I’m Not Just a Dad, I’m Captain T-Rex.

David Clay / 3.30.21

My three-year-old sometimes watches Star Trek with me and, bless her heart, actually thinks it’s cool. A while ago we watched the notorious Gorn episode, in which Captain Kirk does battle with some unfortunate guy in a rubber lizard-man suit. The Gorn lumbers about hopelessly, almost in slow motion; according to Trek lore, the actor could barely move in the suit and was supposed to be sped up in post-production, but somehow that never happened. 

Ellie was smitten. The Gorn (now portrayed by yours truly, albeit sans rubber suit) immediately became the villain of choice in all of our imaginary adventures together, responsible for such dastardly deeds as kidnapping stuffed kitties and setting off tickle bombs. Great stuff, but clearly the Gorn needed a heroic science-fiction-inspired counterpart. 

The answer came shortly afterwards in the form of a St. Louis Science Center refrigerator magnet featuring a cartoon Tyrannosaurus rex in astronaut gear. Thus were elegantly combined Ellie’s two great passions — dinosaurs and outer space — and thus was born my alter ego, Captain T-Rex. 

Captain T-Rex sounds like he’s trying to sound like Tim Allen as Buzz Lightyear. He pilots spaceships and submarines. He fights Gorns. He saves kitties trapped on Mars (and occasionally Neptune). In my opinion, he talks a really big game for someone who pretty much constantly requires help from his trusty cadet, Cat Girl — but my daughter, bless her heart, thinks he is the epitome of cool. 

When we pray together as a family, we reserve some time at the end for “thank-yous.” Ellie’s tend to go like this: “Thank you for kitties, puppies, outer space, baby Hannah, mommy … and Captain T-Rex!” “I love you mommy,” she often says at the end of the day, “and I love you, Captain T-Rex.” 

Naturally, I became upset after a while. Captain T-Rex was clearly outbidding me for my daughter’s affection. I would frequently complain to my wife that “Ellie likes a character that I play more than she likes me.”

That, of course, is true. But after some time passed I realized that I was being treated to a first-rate illustration of the doctrine of imputation. At least sometimes, when my daughter sees me, she doesn’t see a guy who disappears for hours every day into the basement to “work,” doing heaven knows what, only to re-emerge and drone on interminably about such stupefyingly dull incomprehensibilities as “the bond market,” “the state of the white evangelical church,” and “laundry.” Instead, she sees the best thing she can possibly think of: a dadgum dinosaur astronaut. “He’s a better captain than Kirk,” she once said, brazenly. 

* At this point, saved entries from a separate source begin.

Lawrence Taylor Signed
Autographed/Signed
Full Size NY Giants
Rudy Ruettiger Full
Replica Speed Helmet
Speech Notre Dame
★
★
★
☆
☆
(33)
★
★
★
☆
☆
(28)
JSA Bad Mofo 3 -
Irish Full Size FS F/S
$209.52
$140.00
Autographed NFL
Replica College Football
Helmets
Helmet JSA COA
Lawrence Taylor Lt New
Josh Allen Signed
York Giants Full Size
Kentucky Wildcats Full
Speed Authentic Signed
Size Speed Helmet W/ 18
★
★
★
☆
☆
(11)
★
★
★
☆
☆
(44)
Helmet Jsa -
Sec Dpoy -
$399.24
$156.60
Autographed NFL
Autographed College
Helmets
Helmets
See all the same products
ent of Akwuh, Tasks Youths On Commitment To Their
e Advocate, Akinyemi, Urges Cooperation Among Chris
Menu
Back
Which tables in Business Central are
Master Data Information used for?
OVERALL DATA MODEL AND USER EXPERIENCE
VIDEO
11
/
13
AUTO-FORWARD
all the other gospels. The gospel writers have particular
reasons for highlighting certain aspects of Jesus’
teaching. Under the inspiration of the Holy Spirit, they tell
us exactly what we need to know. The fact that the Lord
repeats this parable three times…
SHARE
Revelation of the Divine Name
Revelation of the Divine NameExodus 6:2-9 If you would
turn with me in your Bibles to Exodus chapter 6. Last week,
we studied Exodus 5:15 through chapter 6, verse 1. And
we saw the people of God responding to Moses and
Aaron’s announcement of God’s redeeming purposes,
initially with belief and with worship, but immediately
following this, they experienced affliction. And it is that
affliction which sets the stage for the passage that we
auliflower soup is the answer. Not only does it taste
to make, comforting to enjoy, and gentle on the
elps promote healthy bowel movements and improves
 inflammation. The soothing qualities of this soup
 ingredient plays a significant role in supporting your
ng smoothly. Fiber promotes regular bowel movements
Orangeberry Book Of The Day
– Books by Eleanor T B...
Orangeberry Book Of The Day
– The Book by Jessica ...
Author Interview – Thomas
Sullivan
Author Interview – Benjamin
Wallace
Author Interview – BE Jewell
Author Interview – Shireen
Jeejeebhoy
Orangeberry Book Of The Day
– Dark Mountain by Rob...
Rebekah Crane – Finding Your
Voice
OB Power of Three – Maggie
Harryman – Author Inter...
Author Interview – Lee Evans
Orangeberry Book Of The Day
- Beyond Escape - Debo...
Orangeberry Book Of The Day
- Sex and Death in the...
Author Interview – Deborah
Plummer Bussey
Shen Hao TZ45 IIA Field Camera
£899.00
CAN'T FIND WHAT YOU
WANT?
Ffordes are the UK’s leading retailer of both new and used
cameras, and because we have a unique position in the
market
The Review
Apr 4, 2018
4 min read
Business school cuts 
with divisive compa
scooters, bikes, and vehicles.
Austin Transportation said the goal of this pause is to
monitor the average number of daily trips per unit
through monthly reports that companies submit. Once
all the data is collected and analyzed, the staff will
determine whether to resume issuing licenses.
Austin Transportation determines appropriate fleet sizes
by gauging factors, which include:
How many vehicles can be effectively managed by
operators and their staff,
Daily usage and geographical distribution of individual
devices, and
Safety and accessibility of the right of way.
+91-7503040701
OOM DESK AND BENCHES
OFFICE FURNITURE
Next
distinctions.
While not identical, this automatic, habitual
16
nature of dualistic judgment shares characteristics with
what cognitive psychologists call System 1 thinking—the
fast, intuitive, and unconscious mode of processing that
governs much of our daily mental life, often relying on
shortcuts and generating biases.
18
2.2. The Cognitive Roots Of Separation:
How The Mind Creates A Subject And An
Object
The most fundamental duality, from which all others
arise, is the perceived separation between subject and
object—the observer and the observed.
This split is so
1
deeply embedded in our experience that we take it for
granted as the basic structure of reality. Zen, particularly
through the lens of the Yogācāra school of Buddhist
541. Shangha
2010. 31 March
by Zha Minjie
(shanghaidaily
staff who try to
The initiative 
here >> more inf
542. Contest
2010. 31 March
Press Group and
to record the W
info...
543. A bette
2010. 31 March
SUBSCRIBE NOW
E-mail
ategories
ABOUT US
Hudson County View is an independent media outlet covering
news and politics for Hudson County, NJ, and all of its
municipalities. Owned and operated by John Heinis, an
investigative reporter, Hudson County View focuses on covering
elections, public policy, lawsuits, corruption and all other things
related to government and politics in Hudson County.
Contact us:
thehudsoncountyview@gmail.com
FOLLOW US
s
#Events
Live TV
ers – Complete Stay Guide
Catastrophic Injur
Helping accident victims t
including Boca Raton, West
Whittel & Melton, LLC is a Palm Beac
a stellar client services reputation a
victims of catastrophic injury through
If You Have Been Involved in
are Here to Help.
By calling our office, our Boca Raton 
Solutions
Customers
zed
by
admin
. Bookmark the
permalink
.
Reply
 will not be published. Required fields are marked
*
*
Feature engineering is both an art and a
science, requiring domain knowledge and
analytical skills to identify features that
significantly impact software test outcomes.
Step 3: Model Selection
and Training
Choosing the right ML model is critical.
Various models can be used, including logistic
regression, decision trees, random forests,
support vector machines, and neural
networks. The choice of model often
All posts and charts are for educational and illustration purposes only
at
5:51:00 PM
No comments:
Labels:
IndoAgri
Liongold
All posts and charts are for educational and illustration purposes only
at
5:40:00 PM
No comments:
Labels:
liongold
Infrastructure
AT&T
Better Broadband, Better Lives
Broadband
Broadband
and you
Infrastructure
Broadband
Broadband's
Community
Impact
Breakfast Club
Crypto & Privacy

From “Dinosaur Rocket,” by Penny Dale

But, then again, imputation is inherently brazen. It’s the idea that God looks upon us, knowing full well the depths of our dishonesty, greed, and fear, and decides that in Jesus Christ we are the best thing he can possibly think of: his holy and righteous children, able to stand before him without an ounce of shame. “See what love the Father has given us, that we should be called children of God; and that is what we are” (1 Jn 3:1). 

And that is indeed what we are, and not just a part we play. On the level of empirical data, it makes no more sense to say that I am righteous than it does to say that I’m a spacefaring Tyrannosaurus. But while the latter is a joyous fiction, the former is as true as it gets. That’s because God doesn’t pretend that we’re righteous — he makes it so through our union with Christ, who takes our filth in exchange for his goodness. What God has put together, no one can tear asunder. And that is pretty much the best thing I can possibly think of.